TASK STATEMENT =>
Among the entries below, find each line holding "Goal" and return it.

*** INPUT DATA ***

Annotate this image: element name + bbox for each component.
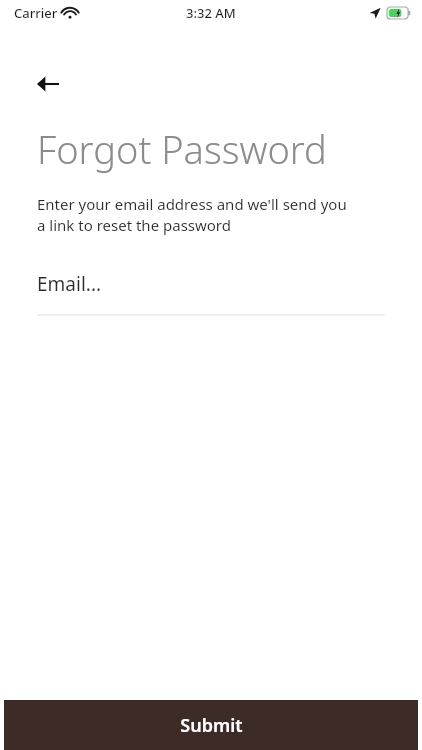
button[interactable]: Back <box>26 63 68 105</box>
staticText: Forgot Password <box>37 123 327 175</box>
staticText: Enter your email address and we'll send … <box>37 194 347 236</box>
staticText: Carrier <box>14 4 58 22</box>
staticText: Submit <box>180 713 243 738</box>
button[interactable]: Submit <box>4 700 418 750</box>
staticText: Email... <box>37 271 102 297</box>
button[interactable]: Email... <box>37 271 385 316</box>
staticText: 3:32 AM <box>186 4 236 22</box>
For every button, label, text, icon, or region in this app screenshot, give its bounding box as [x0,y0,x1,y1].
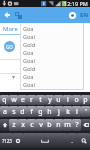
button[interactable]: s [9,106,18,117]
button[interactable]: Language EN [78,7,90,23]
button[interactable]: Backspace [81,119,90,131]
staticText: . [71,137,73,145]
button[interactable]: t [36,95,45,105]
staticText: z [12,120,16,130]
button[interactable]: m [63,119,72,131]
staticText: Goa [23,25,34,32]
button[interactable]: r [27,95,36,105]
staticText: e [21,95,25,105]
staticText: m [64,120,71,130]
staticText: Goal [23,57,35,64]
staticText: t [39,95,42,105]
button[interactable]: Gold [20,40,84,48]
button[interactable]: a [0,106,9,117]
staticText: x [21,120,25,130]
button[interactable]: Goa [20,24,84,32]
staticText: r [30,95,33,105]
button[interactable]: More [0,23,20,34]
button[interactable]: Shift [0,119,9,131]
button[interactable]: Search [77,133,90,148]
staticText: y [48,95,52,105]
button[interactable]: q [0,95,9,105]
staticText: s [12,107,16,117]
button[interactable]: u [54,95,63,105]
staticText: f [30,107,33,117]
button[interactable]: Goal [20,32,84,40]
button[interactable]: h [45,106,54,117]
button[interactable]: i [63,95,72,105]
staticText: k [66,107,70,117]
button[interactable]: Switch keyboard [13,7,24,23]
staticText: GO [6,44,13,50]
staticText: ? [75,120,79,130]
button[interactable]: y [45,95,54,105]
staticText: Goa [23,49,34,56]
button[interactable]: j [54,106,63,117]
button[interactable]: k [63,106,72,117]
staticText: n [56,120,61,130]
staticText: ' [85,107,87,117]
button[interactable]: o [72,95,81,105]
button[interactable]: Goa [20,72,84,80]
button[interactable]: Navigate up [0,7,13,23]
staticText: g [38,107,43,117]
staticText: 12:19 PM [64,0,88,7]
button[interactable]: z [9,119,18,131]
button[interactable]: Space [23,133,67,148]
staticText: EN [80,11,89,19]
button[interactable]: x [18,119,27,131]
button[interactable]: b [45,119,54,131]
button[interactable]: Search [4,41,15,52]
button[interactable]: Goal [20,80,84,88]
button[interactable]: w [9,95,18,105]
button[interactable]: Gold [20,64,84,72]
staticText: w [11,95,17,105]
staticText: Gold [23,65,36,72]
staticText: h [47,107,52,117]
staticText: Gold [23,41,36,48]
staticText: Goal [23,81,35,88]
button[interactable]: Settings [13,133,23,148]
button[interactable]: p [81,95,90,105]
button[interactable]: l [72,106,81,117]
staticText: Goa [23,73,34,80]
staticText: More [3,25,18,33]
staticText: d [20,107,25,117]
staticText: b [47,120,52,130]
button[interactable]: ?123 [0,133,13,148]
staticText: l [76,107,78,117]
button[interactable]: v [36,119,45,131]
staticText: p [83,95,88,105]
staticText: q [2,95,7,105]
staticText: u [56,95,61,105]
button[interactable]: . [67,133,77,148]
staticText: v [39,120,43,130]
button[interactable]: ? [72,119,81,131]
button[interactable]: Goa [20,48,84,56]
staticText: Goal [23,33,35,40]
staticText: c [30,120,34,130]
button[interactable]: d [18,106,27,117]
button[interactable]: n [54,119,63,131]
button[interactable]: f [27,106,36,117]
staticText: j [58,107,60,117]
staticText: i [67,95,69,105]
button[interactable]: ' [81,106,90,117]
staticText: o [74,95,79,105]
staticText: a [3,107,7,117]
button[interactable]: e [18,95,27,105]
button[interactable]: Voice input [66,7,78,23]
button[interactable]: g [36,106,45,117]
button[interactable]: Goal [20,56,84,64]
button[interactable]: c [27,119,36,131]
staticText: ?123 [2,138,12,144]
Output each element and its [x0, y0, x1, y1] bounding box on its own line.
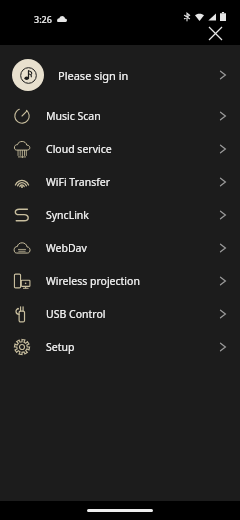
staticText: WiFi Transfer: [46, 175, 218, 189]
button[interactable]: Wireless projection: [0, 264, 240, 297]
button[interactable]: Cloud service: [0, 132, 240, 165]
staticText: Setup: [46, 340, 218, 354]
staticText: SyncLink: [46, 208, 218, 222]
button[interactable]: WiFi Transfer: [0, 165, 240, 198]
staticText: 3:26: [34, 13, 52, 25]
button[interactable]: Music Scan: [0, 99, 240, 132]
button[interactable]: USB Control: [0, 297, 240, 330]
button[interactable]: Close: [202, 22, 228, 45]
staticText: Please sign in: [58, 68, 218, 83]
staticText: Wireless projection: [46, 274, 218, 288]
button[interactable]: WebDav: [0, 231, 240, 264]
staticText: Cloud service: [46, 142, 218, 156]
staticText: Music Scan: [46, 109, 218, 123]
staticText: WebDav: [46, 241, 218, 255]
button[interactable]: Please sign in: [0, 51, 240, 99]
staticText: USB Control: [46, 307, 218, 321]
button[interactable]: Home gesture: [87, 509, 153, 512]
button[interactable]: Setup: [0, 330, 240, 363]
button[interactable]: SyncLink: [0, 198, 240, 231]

***

ANSWER TO THIS EXERCISE =>
staticText: Goal [23,57,35,64]
button[interactable]: Goal [20,32,84,40]
button[interactable]: Goal [20,80,84,88]
staticText: Goal [23,81,35,88]
staticText: Goal [23,33,35,40]
button[interactable]: Goal [20,56,84,64]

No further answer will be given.